Unplanned reoperations have been proposed as a quality indicator in surgery but have not been studied extensively, especially concerning risk factors.


This was a prospective cohort study in a third-level general surgery service. Data regarding patients operated on between July 2007 and February 2008 and followed up for 30 postoperative days were collected. Unplanned reoperations were the primary end point. The secondary end points were 30-d mortality and length of stay. A multivariate logistic regression analysis evaluated the hypothesis that patients operated on in emergency conditions had a greater chance of being reoperated on, after adjusting for relevant covariates.

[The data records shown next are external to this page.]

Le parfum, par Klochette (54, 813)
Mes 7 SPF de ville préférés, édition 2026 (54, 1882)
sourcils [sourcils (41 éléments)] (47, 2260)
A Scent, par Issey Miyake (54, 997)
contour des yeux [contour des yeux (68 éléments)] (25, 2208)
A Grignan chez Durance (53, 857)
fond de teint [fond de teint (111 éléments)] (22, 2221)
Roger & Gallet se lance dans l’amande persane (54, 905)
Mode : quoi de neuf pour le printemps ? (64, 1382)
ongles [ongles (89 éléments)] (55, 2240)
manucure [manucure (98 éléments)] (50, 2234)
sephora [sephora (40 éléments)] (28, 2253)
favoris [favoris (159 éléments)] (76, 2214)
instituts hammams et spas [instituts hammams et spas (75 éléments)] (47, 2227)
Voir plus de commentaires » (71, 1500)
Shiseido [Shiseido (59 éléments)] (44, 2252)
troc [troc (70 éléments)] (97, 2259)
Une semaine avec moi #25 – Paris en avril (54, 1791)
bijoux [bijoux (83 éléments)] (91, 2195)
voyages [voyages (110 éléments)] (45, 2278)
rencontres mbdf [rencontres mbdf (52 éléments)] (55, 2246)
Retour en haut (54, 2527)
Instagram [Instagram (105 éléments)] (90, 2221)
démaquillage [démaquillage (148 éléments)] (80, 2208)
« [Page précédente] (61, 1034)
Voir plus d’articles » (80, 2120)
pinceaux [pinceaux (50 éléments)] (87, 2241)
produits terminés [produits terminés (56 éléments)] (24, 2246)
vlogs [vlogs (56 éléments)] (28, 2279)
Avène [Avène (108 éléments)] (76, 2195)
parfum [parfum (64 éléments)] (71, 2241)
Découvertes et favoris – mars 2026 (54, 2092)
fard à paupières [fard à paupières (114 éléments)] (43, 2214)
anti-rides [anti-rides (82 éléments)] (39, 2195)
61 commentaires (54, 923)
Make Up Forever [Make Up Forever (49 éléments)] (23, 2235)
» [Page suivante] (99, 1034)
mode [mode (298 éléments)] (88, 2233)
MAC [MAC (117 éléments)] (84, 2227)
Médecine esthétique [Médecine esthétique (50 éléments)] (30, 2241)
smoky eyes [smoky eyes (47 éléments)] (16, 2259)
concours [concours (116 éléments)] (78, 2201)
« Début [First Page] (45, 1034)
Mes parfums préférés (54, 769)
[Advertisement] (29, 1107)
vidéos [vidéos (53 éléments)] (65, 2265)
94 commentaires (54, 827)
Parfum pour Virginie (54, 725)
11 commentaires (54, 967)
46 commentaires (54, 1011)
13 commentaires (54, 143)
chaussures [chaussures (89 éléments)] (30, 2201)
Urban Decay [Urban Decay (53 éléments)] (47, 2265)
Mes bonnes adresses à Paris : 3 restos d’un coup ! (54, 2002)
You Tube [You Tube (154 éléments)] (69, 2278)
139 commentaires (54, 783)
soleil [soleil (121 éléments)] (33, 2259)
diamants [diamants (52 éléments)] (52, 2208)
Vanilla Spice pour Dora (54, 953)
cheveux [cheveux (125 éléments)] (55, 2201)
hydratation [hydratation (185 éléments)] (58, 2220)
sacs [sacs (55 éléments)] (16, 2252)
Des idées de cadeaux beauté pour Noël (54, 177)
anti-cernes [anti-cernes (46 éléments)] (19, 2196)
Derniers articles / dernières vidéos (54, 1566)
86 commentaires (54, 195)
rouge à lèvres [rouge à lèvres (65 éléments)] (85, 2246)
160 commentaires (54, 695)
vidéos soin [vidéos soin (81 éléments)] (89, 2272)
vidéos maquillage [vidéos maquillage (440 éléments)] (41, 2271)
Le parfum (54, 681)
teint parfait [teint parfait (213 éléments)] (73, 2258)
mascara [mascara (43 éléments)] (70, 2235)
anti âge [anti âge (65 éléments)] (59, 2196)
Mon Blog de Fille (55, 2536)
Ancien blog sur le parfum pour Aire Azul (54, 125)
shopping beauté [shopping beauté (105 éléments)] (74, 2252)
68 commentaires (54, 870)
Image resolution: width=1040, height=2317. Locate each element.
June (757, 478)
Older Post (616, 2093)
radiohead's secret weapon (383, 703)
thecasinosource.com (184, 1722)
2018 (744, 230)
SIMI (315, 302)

There was a 5.9% cumulative incidence of unplanned reoperations. Patients operated on in emergency conditions had a 1.79 crude relative risk (RR) (95% confidence interval [CI], 1.15-2.78) of reoperation. Reoperated patients' RR of mortality was 8.94 (95% CI, 6.11-13.07). The mean postoperative hospital stay was 3d for patients who were not reoperated on and 19d for those who were reoperated on (P=0.00001). The logistic regression model gave a 2.83 odds ratio (95% CI, 1.65-4.87) for reoperation on emergency patients when adjusted for age, gender, body mass index, American Society of Anesthesiology classification, intraoperative inotropic use, and operation complexity.


Tertiary general surgery service patients had a significantly increased risk of being reoperated on if the initial surgery was an emergency surgery compared with elective surgery. Unplanned reoperations led to a significantly increased mortality risk and a longer postoperative hospital stay, which could be regarded as warning signs in the care of surgical patients.